What is under that vinyl?
My neighbors decided to spruce up their exterior, they exchanged their faded mint-green vinyl for trendy dark blue vinyl. I took the opportunity to provide you with this tour of vinyl siding.
Around here, the vast majority of vinyl sided houses have perfectly serviceable wood shingles underneath. People choose vinyl or aluminum siding because they do not want to pay to maintain a wood shingle house. Painting a wood house averages about $2000 a year. A full repainting of a typical house is $15,000-$25,000, and it is needed once a decade or more frequently.
The workers pulled off the faded green siding to reveal the wood clapboard beneath it. Do you notice those wood circles? Those are holes where insulation was blown in. When that was done, those workers removed some of the vinyl, made holes in the wood, blew in the insulation and put the vinyl back.
Once the old vinyl is removed, a water-resistant cover is attached to the wood.

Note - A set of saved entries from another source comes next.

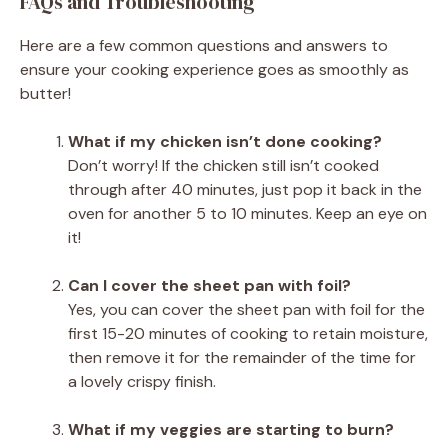
FAQs and Troubleshooting
Here are a few common questions and answers to
ensure your cooking experience goes as smoothly as
butter!
What if my chicken isn’t done cooking?
Don’t worry! If the chicken still isn’t cooked
through after 40 minutes, just pop it back in the
oven for another 5 to 10 minutes. Keep an eye on
it!
Can I cover the sheet pan with foil?
Yes, you can cover the sheet pan with foil for the
first 15-20 minutes of cooking to retain moisture,
then remove it for the remainder of the time for
a lovely crispy finish.
What if my veggies are starting to burn?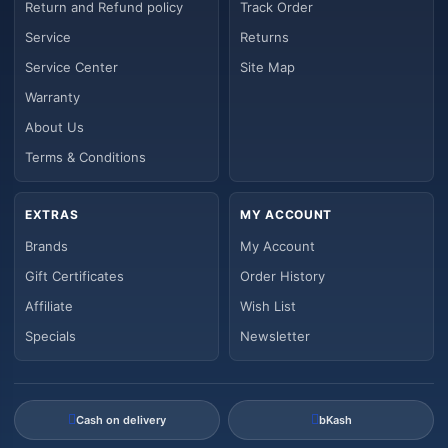
Return and Refund policy
Track Order
Service
Returns
Service Center
Site Map
Warranty
About Us
Terms & Conditions
EXTRAS
MY ACCOUNT
Brands
My Account
Gift Certificates
Order History
Affiliate
Wish List
Specials
Newsletter
Cash on delivery
bKash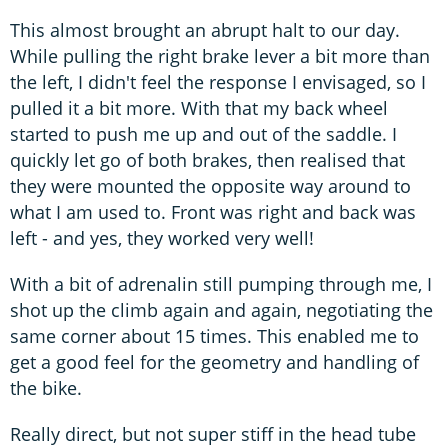
This almost brought an abrupt halt to our day.
While pulling the right brake lever a bit more than
the left, I didn't feel the response I envisaged, so I
pulled it a bit more. With that my back wheel
started to push me up and out of the saddle. I
quickly let go of both brakes, then realised that
they were mounted the opposite way around to
what I am used to. Front was right and back was
left - and yes, they worked very well!
With a bit of adrenalin still pumping through me, I
shot up the climb again and again, negotiating the
same corner about 15 times. This enabled me to
get a good feel for the geometry and handling of
the bike.
Really direct, but not super stiff in the head tube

Then, the new siding is attached.
A common roof problem can be fixed by a good vinyl siding installer. Many roofs don’t have ventilation. This causes the roof to heat up unevenly when the sun hits it. That ages a roof more quickly. If the vinyl installers add ventilation in their new soffit, it helps. The roof will still need two or more vents higher up the roof, so air can circulate.
Problems with vinyl
Vinyl is final. Vinyl siding is a durable plastic cover for a house. I can last 50 or more years. It fails in these ways, but rarely fails:
- Wind can pull it off.
- A tree branch or other heavy object can fall on it and crack it.
- Ice can get under it and crack it.
- Under certain conditions, it can melt.
- You can get so sick of its color that you pull it off your house, like my neighbors did.
Melting happens when sunlight gets intensified, usually by windows. It is like when you take a magnifying glass and concentrate sunlight to make a fire.